What you should do - What is needed here is an exact transcription of the entries that follow.

Records shown -
= = = =

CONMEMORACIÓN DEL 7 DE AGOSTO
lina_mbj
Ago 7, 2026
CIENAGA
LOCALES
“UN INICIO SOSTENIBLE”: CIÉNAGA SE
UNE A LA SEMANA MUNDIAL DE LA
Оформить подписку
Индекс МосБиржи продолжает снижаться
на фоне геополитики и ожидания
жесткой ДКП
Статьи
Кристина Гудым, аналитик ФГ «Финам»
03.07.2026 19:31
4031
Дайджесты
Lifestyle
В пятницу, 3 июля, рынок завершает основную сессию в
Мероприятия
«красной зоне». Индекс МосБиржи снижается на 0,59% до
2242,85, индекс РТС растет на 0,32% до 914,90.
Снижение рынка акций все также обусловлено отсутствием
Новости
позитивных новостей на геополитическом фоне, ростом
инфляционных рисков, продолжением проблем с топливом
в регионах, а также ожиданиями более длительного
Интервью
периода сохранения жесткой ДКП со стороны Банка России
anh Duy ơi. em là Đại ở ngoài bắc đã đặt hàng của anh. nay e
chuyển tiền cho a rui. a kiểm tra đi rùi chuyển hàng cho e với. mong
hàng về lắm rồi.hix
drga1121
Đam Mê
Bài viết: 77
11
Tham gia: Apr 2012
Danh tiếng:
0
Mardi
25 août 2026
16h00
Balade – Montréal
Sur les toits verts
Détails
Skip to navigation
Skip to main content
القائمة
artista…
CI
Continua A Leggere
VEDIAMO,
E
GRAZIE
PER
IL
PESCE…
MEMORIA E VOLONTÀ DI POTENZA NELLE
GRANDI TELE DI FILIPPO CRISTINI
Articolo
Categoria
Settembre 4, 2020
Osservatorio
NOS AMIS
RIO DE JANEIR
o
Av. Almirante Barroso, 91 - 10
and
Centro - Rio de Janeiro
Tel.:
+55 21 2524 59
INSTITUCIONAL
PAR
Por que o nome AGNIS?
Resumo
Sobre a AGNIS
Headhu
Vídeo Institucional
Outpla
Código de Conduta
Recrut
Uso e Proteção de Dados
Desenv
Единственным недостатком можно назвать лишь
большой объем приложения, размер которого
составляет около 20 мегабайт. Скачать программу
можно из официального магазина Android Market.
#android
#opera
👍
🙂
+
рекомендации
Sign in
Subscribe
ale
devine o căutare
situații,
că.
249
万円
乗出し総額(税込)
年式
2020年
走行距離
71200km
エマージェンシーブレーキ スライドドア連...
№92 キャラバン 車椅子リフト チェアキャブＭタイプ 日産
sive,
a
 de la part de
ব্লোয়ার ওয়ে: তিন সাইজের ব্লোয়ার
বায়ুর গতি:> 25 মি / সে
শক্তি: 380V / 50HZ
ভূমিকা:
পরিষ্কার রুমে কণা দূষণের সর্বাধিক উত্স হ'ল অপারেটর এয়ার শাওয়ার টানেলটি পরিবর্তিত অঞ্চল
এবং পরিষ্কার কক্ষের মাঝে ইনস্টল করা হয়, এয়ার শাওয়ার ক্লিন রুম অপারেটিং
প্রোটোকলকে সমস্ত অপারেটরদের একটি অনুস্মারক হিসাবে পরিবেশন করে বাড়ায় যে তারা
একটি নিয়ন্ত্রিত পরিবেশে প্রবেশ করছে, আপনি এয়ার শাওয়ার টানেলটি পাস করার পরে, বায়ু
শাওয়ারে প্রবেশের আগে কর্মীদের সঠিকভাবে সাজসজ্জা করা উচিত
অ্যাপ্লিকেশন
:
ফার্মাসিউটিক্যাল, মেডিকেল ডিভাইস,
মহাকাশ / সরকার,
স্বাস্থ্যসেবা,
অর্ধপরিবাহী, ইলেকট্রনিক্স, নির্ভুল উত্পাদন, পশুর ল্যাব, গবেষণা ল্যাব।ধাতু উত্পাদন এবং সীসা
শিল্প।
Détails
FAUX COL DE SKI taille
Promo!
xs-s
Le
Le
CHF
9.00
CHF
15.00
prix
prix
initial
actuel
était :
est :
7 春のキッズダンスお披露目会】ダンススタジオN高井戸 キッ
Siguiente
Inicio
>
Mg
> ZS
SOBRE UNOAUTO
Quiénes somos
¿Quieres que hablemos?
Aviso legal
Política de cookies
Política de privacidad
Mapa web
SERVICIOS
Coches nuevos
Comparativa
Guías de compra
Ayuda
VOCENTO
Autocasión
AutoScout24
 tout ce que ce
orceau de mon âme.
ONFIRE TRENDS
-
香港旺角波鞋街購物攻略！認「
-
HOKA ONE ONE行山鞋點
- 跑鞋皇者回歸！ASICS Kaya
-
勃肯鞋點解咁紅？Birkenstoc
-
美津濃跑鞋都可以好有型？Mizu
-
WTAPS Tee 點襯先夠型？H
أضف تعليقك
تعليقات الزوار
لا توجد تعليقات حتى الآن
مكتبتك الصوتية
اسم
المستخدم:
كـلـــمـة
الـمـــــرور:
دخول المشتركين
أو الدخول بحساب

= = = =

Result for this task -
CONMEMORACIÓN DEL 7 DE AGOSTO
lina_mbj
Ago 7, 2026
CIENAGA
LOCALES
“UN INICIO SOSTENIBLE”: CIÉNAGA SE
UNE A LA SEMANA MUNDIAL DE LA
Оформить подписку
Индекс МосБиржи продолжает снижаться
на фоне геополитики и ожидания
жесткой ДКП
Статьи
Кристина Гудым, аналитик ФГ «Финам»
03.07.2026 19:31
4031
Дайджесты
Lifestyle
В пятницу, 3 июля, рынок завершает основную сессию в
Мероприятия
«красной зоне». Индекс МосБиржи снижается на 0,59% до
2242,85, индекс РТС растет на 0,32% до 914,90.
Снижение рынка акций все также обусловлено отсутствием
Новости
позитивных новостей на геополитическом фоне, ростом
инфляционных рисков, продолжением проблем с топливом
в регионах, а также ожиданиями более длительного
Интервью
периода сохранения жесткой ДКП со стороны Банка России
anh Duy ơi. em là Đại ở ngoài bắc đã đặt hàng của anh. nay e
chuyển tiền cho a rui. a kiểm tra đi rùi chuyển hàng cho e với. mong
hàng về lắm rồi.hix
drga1121
Đam Mê
Bài viết: 77
11
Tham gia: Apr 2012
Danh tiếng:
0
Mardi
25 août 2026
16h00
Balade – Montréal
Sur les toits verts
Détails
Skip to navigation
Skip to main content
القائمة
artista…
CI
Continua A Leggere
VEDIAMO,
E
GRAZIE
PER
IL
PESCE…
MEMORIA E VOLONTÀ DI POTENZA NELLE
GRANDI TELE DI FILIPPO CRISTINI
Articolo
Categoria
Settembre 4, 2020
Osservatorio
NOS AMIS
RIO DE JANEIR
o
Av. Almirante Barroso, 91 - 10
and
Centro - Rio de Janeiro
Tel.:
+55 21 2524 59
INSTITUCIONAL
PAR
Por que o nome AGNIS?
Resumo
Sobre a AGNIS
Headhu
Vídeo Institucional
Outpla
Código de Conduta
Recrut
Uso e Proteção de Dados
Desenv
Единственным недостатком можно назвать лишь
большой объем приложения, размер которого
составляет около 20 мегабайт. Скачать программу
можно из официального магазина Android Market.
#android
#opera
👍
🙂
+
рекомендации
Sign in
Subscribe
ale
devine o căutare
situații,
că.
249
万円
乗出し総額(税込)
年式
2020年
走行距離
71200km
エマージェンシーブレーキ スライドドア連...
№92 キャラバン 車椅子リフト チェアキャブＭタイプ 日産
sive,
a
 de la part de
ব্লোয়ার ওয়ে: তিন সাইজের ব্লোয়ার
বায়ুর গতি:> 25 মি / সে
শক্তি: 380V / 50HZ
ভূমিকা:
পরিষ্কার রুমে কণা দূষণের সর্বাধিক উত্স হ'ল অপারেটর এয়ার শাওয়ার টানেলটি পরিবর্তিত অঞ্চল
এবং পরিষ্কার কক্ষের মাঝে ইনস্টল করা হয়, এয়ার শাওয়ার ক্লিন রুম অপারেটিং
প্রোটোকলকে সমস্ত অপারেটরদের একটি অনুস্মারক হিসাবে পরিবেশন করে বাড়ায় যে তারা
একটি নিয়ন্ত্রিত পরিবেশে প্রবেশ করছে, আপনি এয়ার শাওয়ার টানেলটি পাস করার পরে, বায়ু
শাওয়ারে প্রবেশের আগে কর্মীদের সঠিকভাবে সাজসজ্জা করা উচিত
অ্যাপ্লিকেশন
:
ফার্মাসিউটিক্যাল, মেডিকেল ডিভাইস,
মহাকাশ / সরকার,
স্বাস্থ্যসেবা,
অর্ধপরিবাহী, ইলেকট্রনিক্স, নির্ভুল উত্পাদন, পশুর ল্যাব, গবেষণা ল্যাব।ধাতু উত্পাদন এবং সীসা
শিল্প।
Détails
FAUX COL DE SKI taille
Promo!
xs-s
Le
Le
CHF
9.00
CHF
15.00
prix
prix
initial
actuel
était :
est :
7 春のキッズダンスお披露目会】ダンススタジオN高井戸 キッ
Siguiente
Inicio
>
Mg
> ZS
SOBRE UNOAUTO
Quiénes somos
¿Quieres que hablemos?
Aviso legal
Política de cookies
Política de privacidad
Mapa web
SERVICIOS
Coches nuevos
Comparativa
Guías de compra
Ayuda
VOCENTO
Autocasión
AutoScout24
 tout ce que ce
orceau de mon âme.
ONFIRE TRENDS
-
香港旺角波鞋街購物攻略！認「
-
HOKA ONE ONE行山鞋點
- 跑鞋皇者回歸！ASICS Kaya
-
勃肯鞋點解咁紅？Birkenstoc
-
美津濃跑鞋都可以好有型？Mizu
-
WTAPS Tee 點襯先夠型？H
أضف تعليقك
تعليقات الزوار
لا توجد تعليقات حتى الآن
مكتبتك الصوتية
اسم
المستخدم:
كـلـــمـة
الـمـــــرور:
دخول المشتركين
أو الدخول بحساب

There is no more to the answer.